## EXERCISE OBJECTIVE
Locate every line in the records below that holds the word "place" and return each one.

INFORMATION SHOWN START

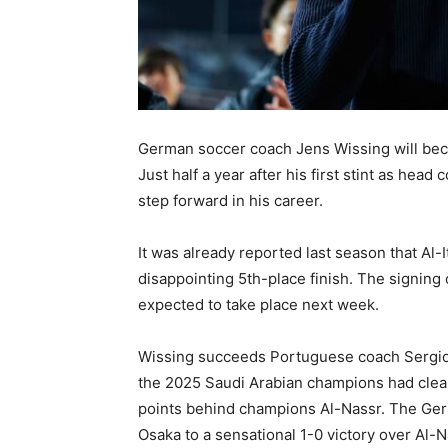
German soccer coach Jens Wissing will beco
Just half a year after his first stint as hea
step forward in his career.
It was already reported last season that Al-
disappointing 5th-place finish. The signing
expected to take place next week.
Wissing succeeds Portuguese coach Sergio 
the 2025 Saudi Arabian champions had clearly
points behind champions Al-Nassr. The Ger
Osaka to a sensational 1-0 victory over Al-N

INFORMATION SHOWN END

## RESPONSE TO THE EXERCISE
disappointing 5th-place finish. The signing
expected to take place next week.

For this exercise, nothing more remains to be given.